Amendments to the Law on Investment Funds are an integral part of the broader capital market reform, being aimed at further harmonization with the European Directives.

Two types of investments funds such as master funds and so-called feeder funds will be introduced under the proposed solutions, which will also provide for merging the already established funds into the existing open-end funds in the Republic of North Macedonia, as well as merging of two or several open-end funds into a new open-end investment fund.

This means that so-called feeder funds could be established. Feeder fund means an open-end investment fund, which has invested at least 85% of its assets in units of another investment fund, so-called master investment fund, which will manage the collected assets. Under the existing Law, maximum 10% of the funds’ assets can be invested in another fund. This will provide for greater liberalization of the capital market, thus also creating opportunity for merging the assets of several investments funds into one fund, by which investors will face less costs for managing and using the expertise of the professional managers in the master funds, the ultimate goal of which is better asset management.

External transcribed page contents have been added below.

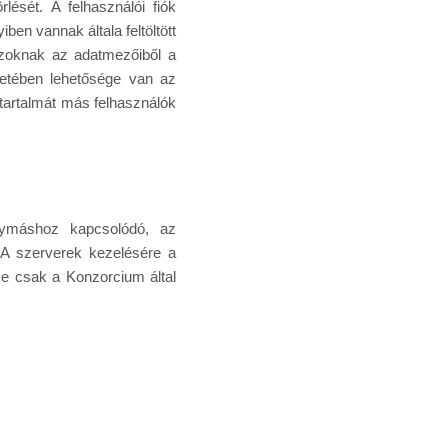
rlését. A felhasználói fiók
en vannak általa feltöltött
azoknak az adatmezőiből a
setében lehetősége van az
tartalmát más felhasználók
gymáshoz kapcsolódó, az
. A szerverek kezelésére a
se csak a Konzorcium által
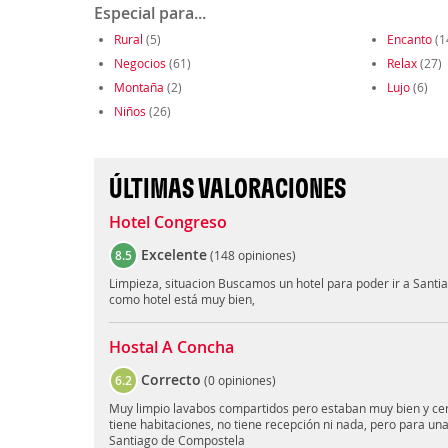
Especial para...
Rural
(5)
Encanto
(1
Negocios
(61)
Relax
(27)
Montaña
(2)
Lujo
(6)
Niños
(26)
ÚLTIMAS VALORACIONES
Hotel Congreso
Excelente
8.5
(
148 opiniones
)
Limpieza, situacion Buscamos un hotel para poder ir a Santiag
como hotel está muy bien,
Hostal A Concha
Correcto
6.2
(
0 opiniones
)
Muy limpio lavabos compartidos pero estaban muy bien y cer
tiene habitaciones, no tiene recepción ni nada, pero para un
Santiago de Compostela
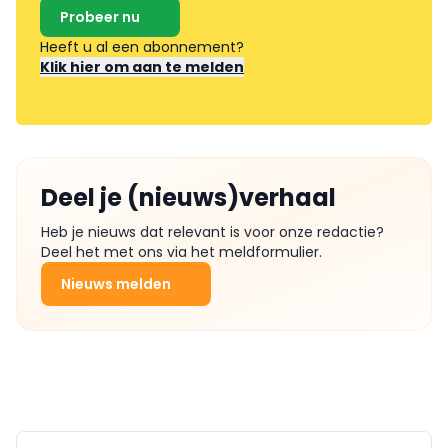
Probeer nu
Heeft u al een abonnement?
Klik hier om aan te melden
Deel je (nieuws)verhaal
Heb je nieuws dat relevant is voor onze redactie?
Deel het met ons via het meldformulier.
Nieuws melden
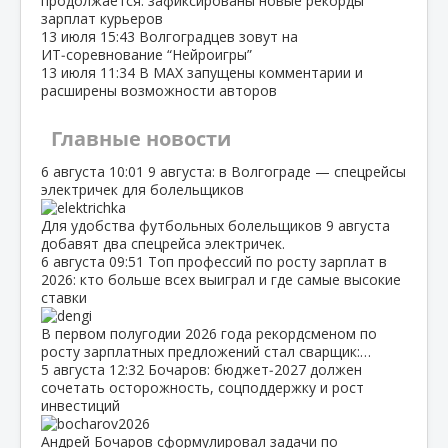
продолжается: зафиксированы новые рекорды
зарплат курьеров
13 июля
15:43
Волгоградцев зовут на
ИТ‑соревнование “Нейроигры”
13 июля
11:34
В МАХ запущены комментарии и
расширены возможности авторов
Главные новости
6 августа
10:01
9 августа: в Волгограде — спецрейсы
электричек для болельщиков
Для удобства футбольных болельщиков 9 августа
добавят два спецрейса электричек.
6 августа
09:51
Топ профессий по росту зарплат в
2026: кто больше всех выиграл и где самые высокие
ставки
В первом полугодии 2026 года рекордсменом по
росту зарплатных предложений стал сварщик:…
5 августа
12:32
Бочаров: бюджет‑2027 должен
сочетать осторожность, соцподдержку и рост
инвестиций
Андрей Бочаров сформулировал задачи по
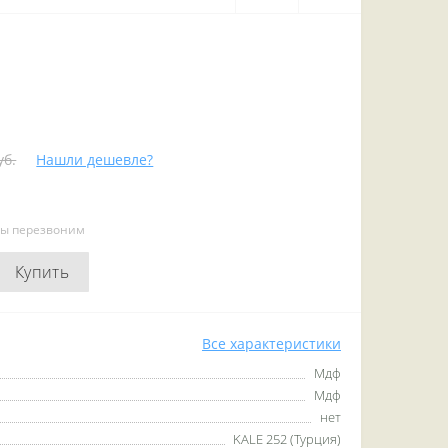
уб.
Нашли дешевле?
мы перезвоним
Купить
Все характеристики
Мдф
Мдф
нет
KALE 252 (Турция)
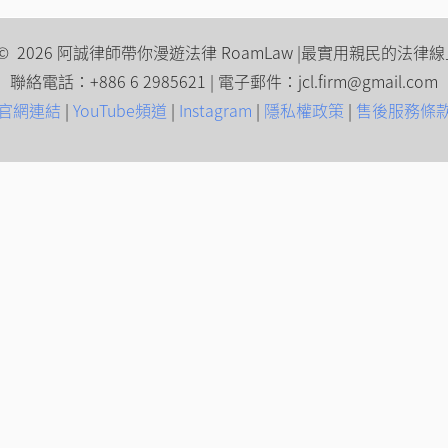
ght © 2026 阿誠律師帶你漫遊法律 RoamLaw |最實用親民的法律
聯絡電話：+886 6 2985621 | 電子郵件：jcl.firm@gmail.com
官網連結
|
YouTube頻道
|
Instagram
|
隱私權政策
|
售後服務條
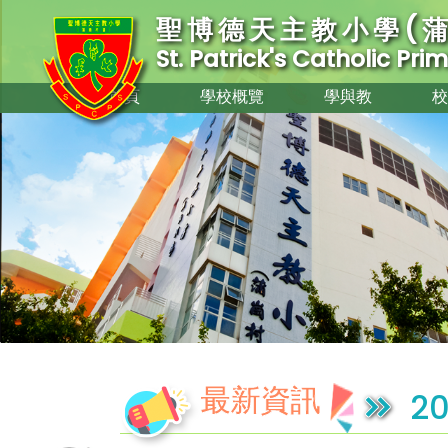
聖博德天主教小學(蒲
St. Patrick's Catholic Pr
首頁
學校概覽
學與教
校
最新資訊
20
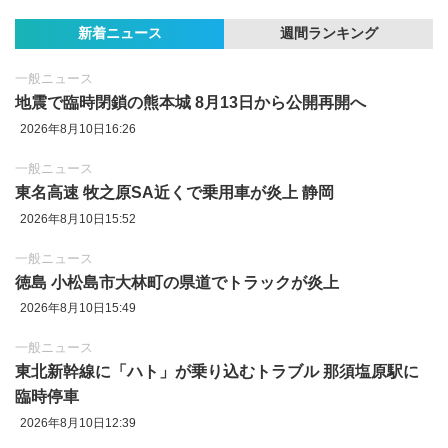
新着ニュース
週間ランキング
一般ニュース
地震で臨時閉鎖の熊本城 8月13日から公開再開へ
2026年8月10日16:26
一般ニュース
東名高速 牧之原SA近くで乗用車が炎上 静岡
2026年8月10日15:52
一般ニュース
徳島 小松島市大林町の県道でトラックが炎上
2026年8月10日15:49
一般ニュース
東北新幹線に「ハト」が乗り込むトラブル 那須塩原駅に
臨時停車
2026年8月10日12:39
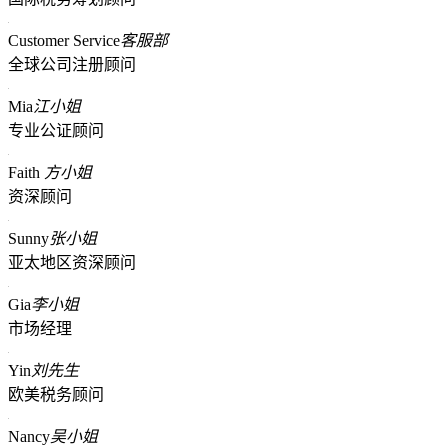
Customer Service
客服部
全球公司注册顾问
Mia
江小姐
专业公证顾问
Faith
方小姐
资深顾问
Sunny
张小姐
亚太地区资深顾问
Gia
李小姐
市场经理
Yin
刘先生
欧美税务顾问
Nancy
吴小姐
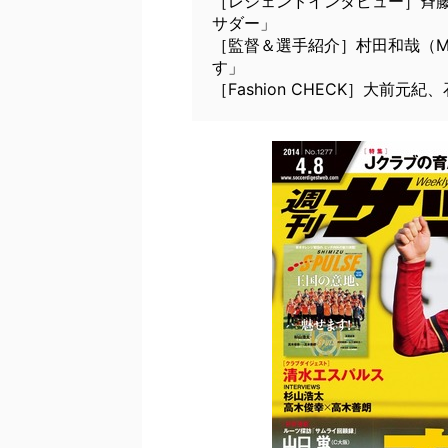
［レジェンドインタビュー］斉
サダー」
［監督＆選手紹介］村田和哉（M
す」
［Fashion CHECK］大前元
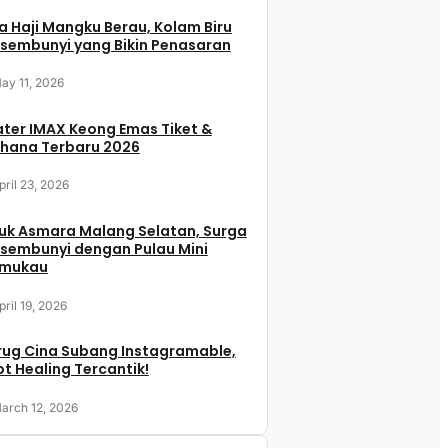
 Haji Mangku Berau, Kolam Biru
sembunyi yang Bikin Penasaran
ay 11, 2026
ter IMAX Keong Emas Tiket &
hana Terbaru 2026
pril 23, 2026
uk Asmara Malang Selatan, Surga
sembunyi dengan Pulau Mini
mukau
pril 19, 2026
rug Cina Subang Instagramable,
t Healing Tercantik!
arch 12, 2026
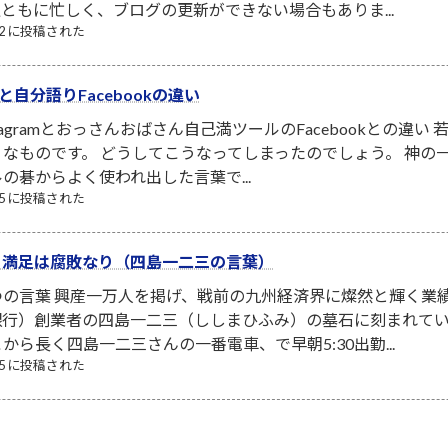
ともに忙しく、ブログの更新ができない場合もありま...
/12 に投稿された
amと自分語りFacebookの違い
tagramとおっさんおばさん自己満ツールのFacebookとの
なものです。 どうしてこうなってしまったのでしょう。 神の
の碁からよく使われ出した言葉で...
/25 に投稿された
、満足は腐敗なり（四島一二三の言葉）
つの言葉 興産一万人を掲げ、戦前の九州経済界に燦然と輝く業
銀行）創業者の四島一二三（ししまひふみ）の墓石に刻まれてい
から長く四島一二三さんの一番電車、で早朝5:30出勤...
/25 に投稿された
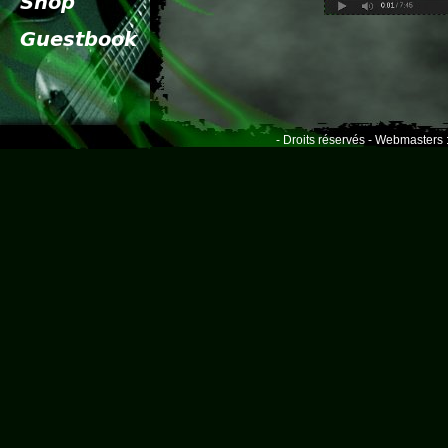
- Droits réservés - Webmasters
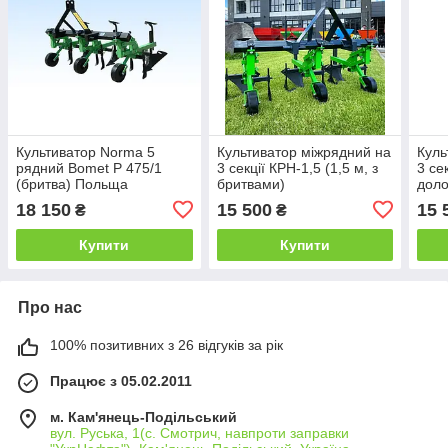
Культиватор Norma 5
Культиватор міжрядний на
Куль
рядний Bomet P 475/1
3 секції КРН-1,5 (1,5 м, з
3 се
(бритва) Польща
бритвами)
доло
18 150
15 500
15 
₴
₴
Купити
Купити
Про нас
100% позитивних з 26 відгуків за рік
Працює з 05.02.2011
м. Кам'янець-Подільський
вул. Руська, 1(с. Смотрич, навпроти заправки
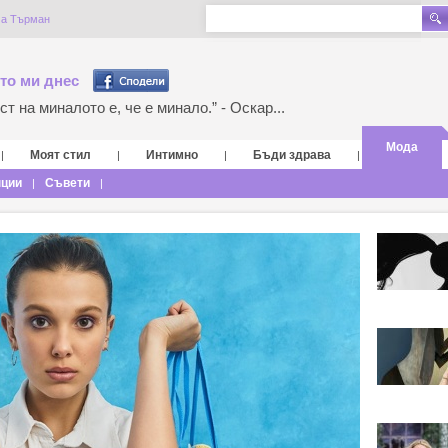
ма Търман
то ми днес
т на миналото е, че е минало.” - Оскар...
Мода
Моят стил
Интимно
Бъди здрава
|
|
|
|
нции
Съвети
|
|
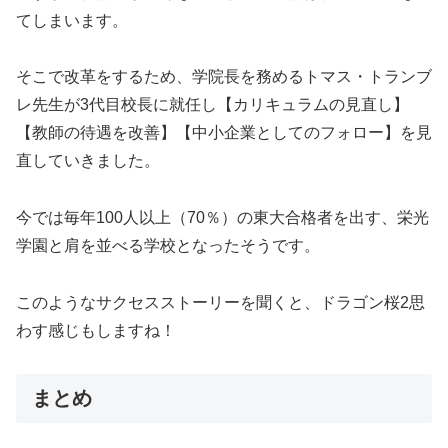
てしまいます。
そこで改革をするため、学院長を務めるトマス・トランブ
レ先生が3代目校長に就任し【カリキュラムの見直し】
【教師の待遇を改善】【中小企業としてのフォロー】を見
直していきました。
今では毎年100人以上（70％）の東大合格者を出す、栄光
学園と肩を並べる学校となったそうです。
このようなサクセスストーリーを聞くと、ドラゴン桜2思
わす感じもしますね！
まとめ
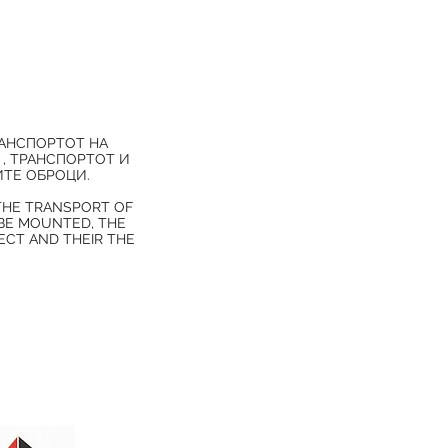
РАНСПОРТОТ НА
 , ТРАНСПОРТОТ И
ИТЕ ОБРОЦИ.
 THE TRANSPORT OF
 BE MOUNTED, THE
CT AND THEIR THE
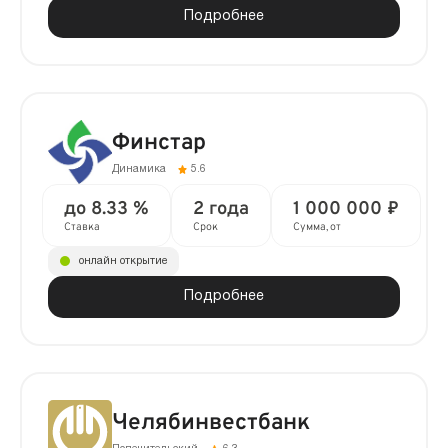
Подробнее
Финстар
Динамика
5.6
до 8.33 %
2 года
1 000 000 ₽
Ставка
Срок
Сумма, от
онлайн открытие
Подробнее
Челябинвестбанк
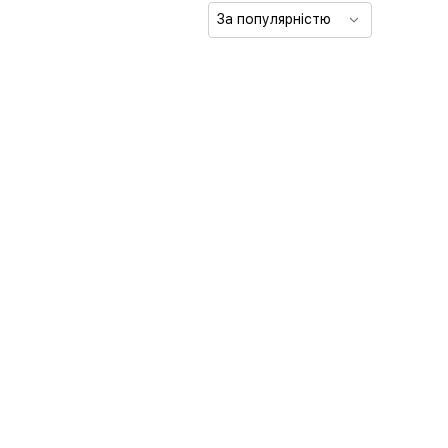
За популярністю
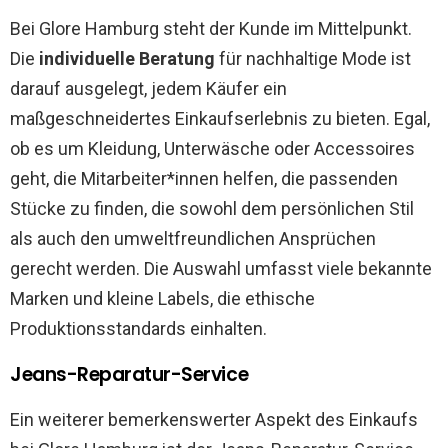
Bei Glore Hamburg steht der Kunde im Mittelpunkt.
Die
individuelle Beratung
für nachhaltige Mode ist
darauf ausgelegt, jedem Käufer ein
maßgeschneidertes Einkaufserlebnis zu bieten. Egal,
ob es um Kleidung, Unterwäsche oder Accessoires
geht, die Mitarbeiter*innen helfen, die passenden
Stücke zu finden, die sowohl dem persönlichen Stil
als auch den umweltfreundlichen Ansprüchen
gerecht werden. Die Auswahl umfasst viele bekannte
Marken und kleine Labels, die ethische
Produktionsstandards einhalten.
Jeans-Reparatur-Service
Ein weiterer bemerkenswerter Aspekt des Einkaufs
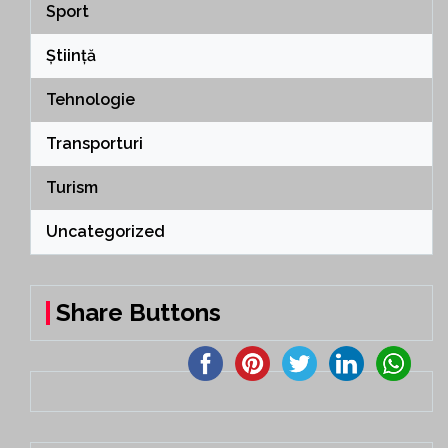
Sport
Știință
Tehnologie
Transporturi
Turism
Uncategorized
Share Buttons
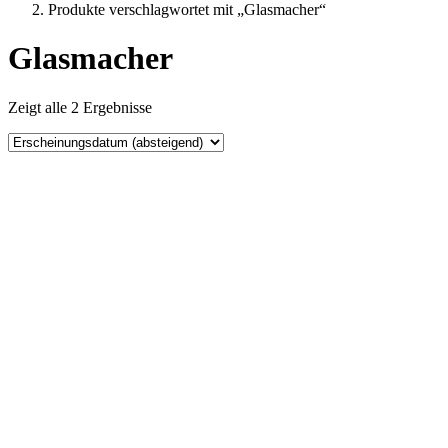
Produkte verschlagwortet mit „Glasmacher“
Glasmacher
Zeigt alle 2 Ergebnisse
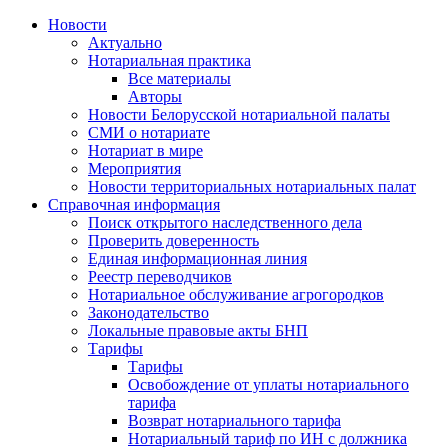
Новости
Актуально
Нотариальная практика
Все материалы
Авторы
Новости Белорусской нотариальной палаты
СМИ о нотариате
Нотариат в мире
Мероприятия
Новости территориальных нотариальных палат
Справочная информация
Поиск открытого наследственного дела
Проверить доверенность
Единая информационная линия
Реестр переводчиков
Нотариальное обслуживание агрогородков
Законодательство
Локальные правовые акты БНП
Тарифы
Тарифы
Освобождение от уплаты нотариального
тарифа
Возврат нотариального тарифа
Нотариальный тариф по ИН с должника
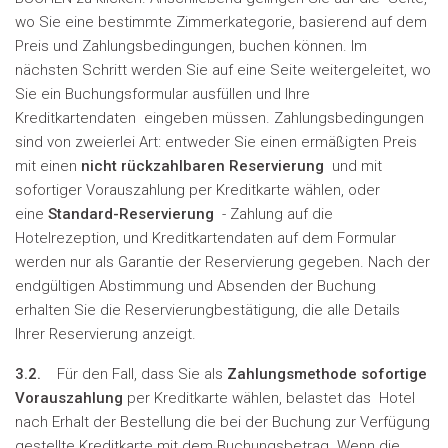
wo Sie eine bestimmte Zimmerkategorie, basierend auf dem
Preis und Zahlungsbedingungen, buchen können. Im
nächsten Schritt werden Sie auf eine Seite weitergeleitet, wo
Sie ein Buchungsformular ausfüllen und Ihre
Kreditkartendaten eingeben müssen. Zahlungsbedingungen
sind von zweierlei Art: entweder Sie einen ermäßigten Preis
mit einen
nicht rückzahlbaren Reservierung
und mit
sofortiger Vorauszahlung per Kreditkarte wählen, oder
eine
Standard-Reservierung
- Zahlung auf die
Hotelrezeption, und Kreditkartendaten auf dem Formular
werden nur als Garantie der Reservierung gegeben. Nach der
endgültigen Abstimmung und Absenden der Buchung
erhalten Sie die Reservierungbestätigung, die alle Details
Ihrer Reservierung anzeigt.
3.2.
Für den Fall, dass Sie als
Zahlungsmethode sofortige
Vorauszahlung
per Kreditkarte wählen, belastet das Hotel
nach Erhalt der Bestellung die bei der Buchung zur Verfügung
gestellte Kreditkarte mit dem Buchungsbetrag. Wenn die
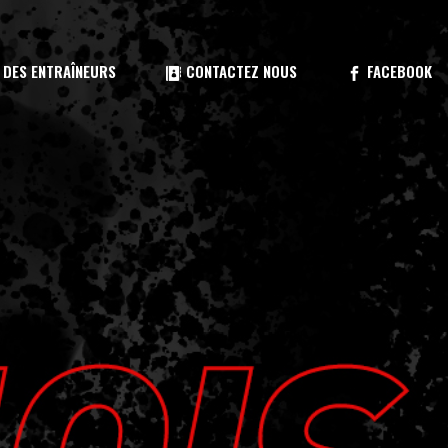
traîneur
 DES ENTRAÎNEURS
CONTACTEZ NOUS
FACEBOOK
atique
téo
glements 2026
aîneur
tique
éo
mée
lements 2026
ée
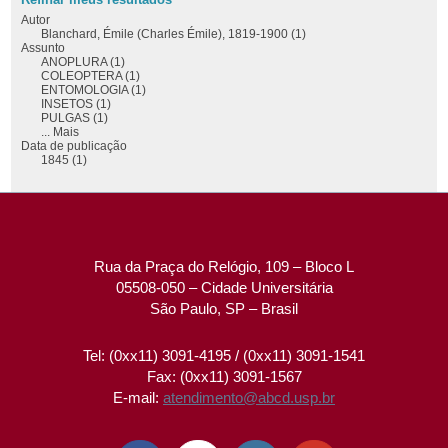
Autor
Blanchard, Émile (Charles Émile), 1819-1900 (1)
Assunto
ANOPLURA (1)
COLEOPTERA (1)
ENTOMOLOGIA (1)
INSETOS (1)
PULGAS (1)
... Mais
Data de publicação
1845 (1)
Rua da Praça do Relógio, 109 – Bloco L
05508-050 – Cidade Universitária
São Paulo, SP – Brasil
Tel: (0xx11) 3091-4195 / (0xx11) 3091-1541
Fax: (0xx11) 3091-1567
E-mail:
atendimento@abcd.usp.br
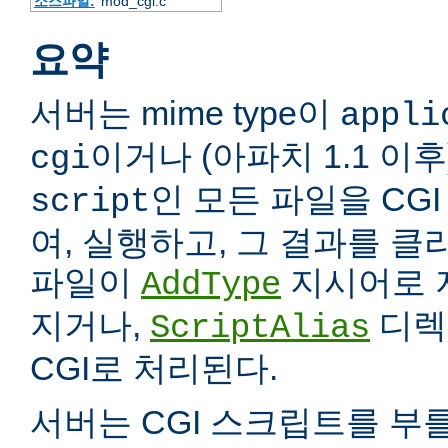
소스파일:
mod_cgi.c
요약
서버는 mime type이
appli
이거나 (아파치 1.1 이
cgi
인 모든 파일을 CG
script
여, 실행하고, 그 결과를 
파일이
지시어로 
AddType
지거나,
디렉
ScriptAlias
CGI로 처리된다.
서버는 CGI 스크립트를 부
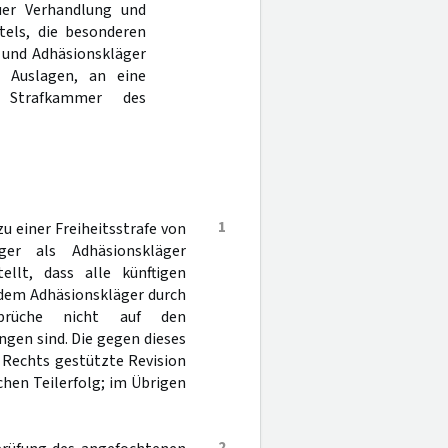
er Verhandlung und
tels, die besonderen
 und Adhäsionskläger
n Auslagen, an eine
 Strafkammer des
1
 einer Freiheitsstrafe von
er als Adhäsionskläger
llt, dass alle künftigen
 dem Adhäsionskläger durch
sprüche nicht auf den
ngen sind. Die gegen dieses
n Rechts gestützte Revision
chen Teilerfolg; im Übrigen
2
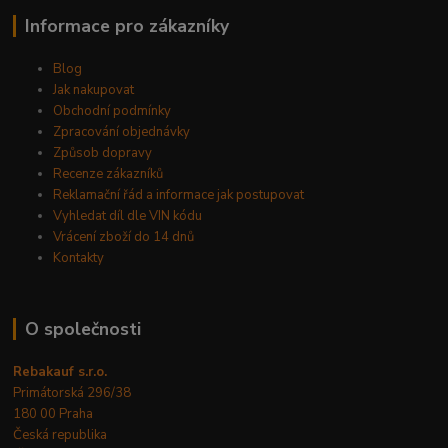
Informace pro zákazníky
Blog
Jak nakupovat
Obchodní podmínky
Zpracování objednávky
Způsob dopravy
Recenze zákazníků
Reklamační řád a informace jak postupovat
Vyhledat díl dle VIN kódu
Vrácení zboží do 14 dnů
Kontakty
O společnosti
Rebakauf s.r.o.
Primátorská 296/38
180 00 Praha
Česká republika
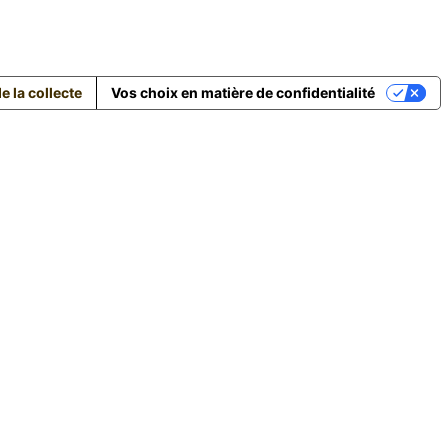
e la collecte
Vos choix en matière de confidentialité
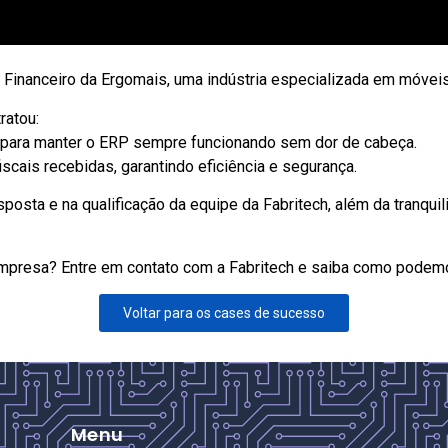
 Financeiro da Ergomais, uma indústria especializada em móvei
ratou:
o para manter o ERP sempre funcionando sem dor de cabeça.
scais recebidas, garantindo eficiência e segurança.
esposta e na qualificação da equipe da Fabritech, além da tranq
mpresa? Entre em contato com a Fabritech e saiba como podem
Voltar para os cases de sucesso
Menu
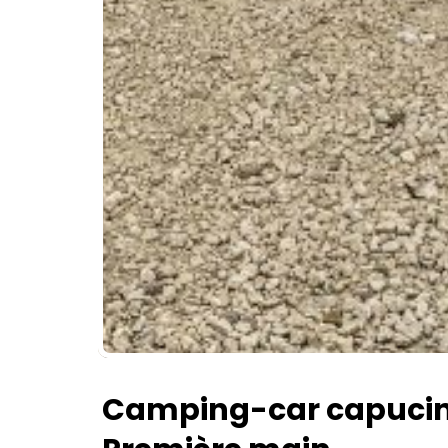
Camping-car capucine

Draft amendments to the Law also regulate the procedure for opening a branch of a foreign management company on the territory of the country, also creating the opportunity for the management company in our country to be able to perform activities related to investment fund management by acquiring qualified holding in a foreign company or by opening subsidiary i.e. branch abroad.

In addition, the proposed amendments also provide for deleting the obligation for the open-end investment fund to collect monetary assets amounting to at least EUR 300,000 in Denar equivalent so as to be established, the obligation to maintain their value up to this amount, as well as the obligation for the investment fund management companies to submit, to the Securities and Exchange Commission, revised semi-annual repots on the company and the investments funds managed thereby. These amendments are aimed at facilitating the operations of the investment fund management companies, as well as harmonizing with the European regulations.